子どもの脳を科学する(1/4)

脳科学

胎児の脳はいつでき始めるの!?

胎児の脳は、受精後3週間程で2mmほどの脳の基になる管が出来て、神経管となり、やがて大脳、小脳などに分かれていきます。これが赤ちゃんの脳の始まりです。

受精後7週間頃には2cmほどになり、大脳の神経細胞がどんどん増え始め、神経細胞は樹状突起や、軸索を作って他の神経細胞との情報網を形成していきます。

13週頃には胎児の大脳は、神経細胞が盛んに作られ、20週では、約140億個の神経細胞が大脳皮質に作られます。大脳の深部にある細胞や小脳の細胞を入れると1,000から2,000億個と推定されています。

赤ちゃんは受精してから38週の間、お母さんのおなかの中で過ごしますが、その中でもかなり早い時期に脳は形成され始め、20週では大脳の神経細胞がほとんどでき上がってしまうようです。

2018年、公益財団法人東京都医学総合研究所神経回路形成プロジェクトの丸山千秋副参事研究員と前田信明プロジェクトリーダーらの研究チームは、「胎児期に脳ができる仕組みに新たなメカニズム」を発見しました。

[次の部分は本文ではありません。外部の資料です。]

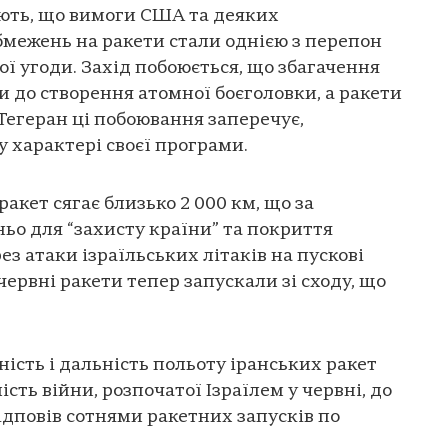
ють, що вимоги США та деяких
межень на ракети стали однією з перепон
ої угоди. Захід побоюється, що збагачення
и до створення атомної боєголовки, а ракети
. Тегеран ці побоювання заперечує,
 характері своєї програми.
ракет сягає близько 2 000 км, що за
о для “захисту країни” та покриття
ез атаки ізраїльських літаків на пускові
 червні ракети тепер запускали зі сходу, що
ість і дальність польоту іранських ракет
ть війни, розпочатої Ізраїлем у червні, до
 відповів сотнями ракетних запусків по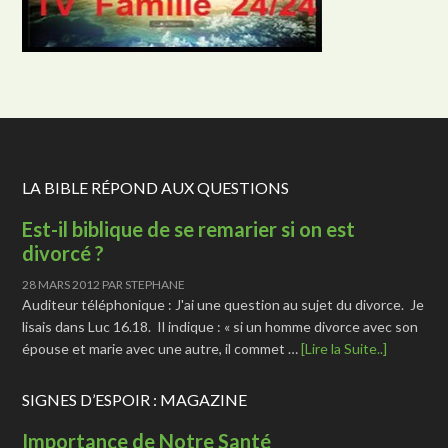
LA BIBLE RÉPOND AUX QUESTIONS
Est-il biblique de se remarier si on est
divorcé ?
28 MARS 2012
PAR
STEPHANE
Auditeur téléphonique : J'ai une question au sujet du divorce. Je
lisais dans Luc 16.18. Il indique : « si un homme divorce avec son
épouse et marie avec une autre, il commet …
[Lire la Suite..]
SIGNES D’ESPOIR : MAGAZINE
Importance de Notre Santé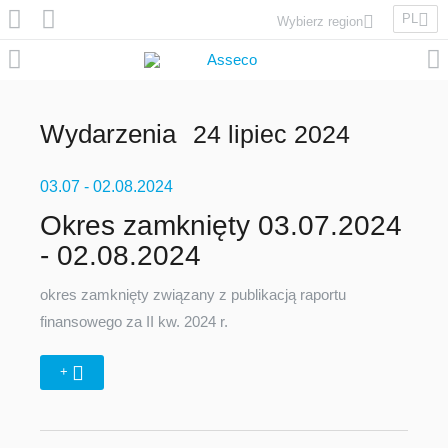
PL
Wybierz region
Asseco Poland
Asseco Lithuania
Asseco Eastern Europe
Wydarzenia
24 lipiec 2024
Asseco Spain
Asseco PST
03.07
Asseco Central Europe
- 02.08.2024
Okres zamknięty 03.07.2024
- 02.08.2024
Asseco Solutions
okres zamknięty związany z publikacją raportu
finansowego za II kw. 2024 r.
+
Asseco South Eastern Europe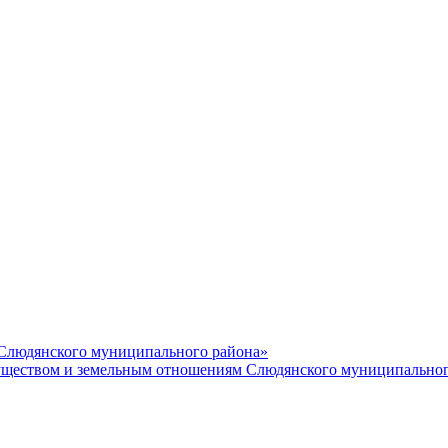
 Слюдянского муниципального района»
еством и земельным отношениям Слюдянского муниципальног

思考や言語機能などを司る大脳新皮質は、哺乳類のみで発達しました。大脳皮質は6層構造になっていて、この内側には神経細胞が精密に配置されています。なぜ、精密に配置されているかというと、胎児期に脳深部で生まれた神経細胞が脳の表面に向かって次々に移動したからなのです。そして、この構造の乱れは自閉症や統合失調症などの精神疾患の発症につながることがわかっています。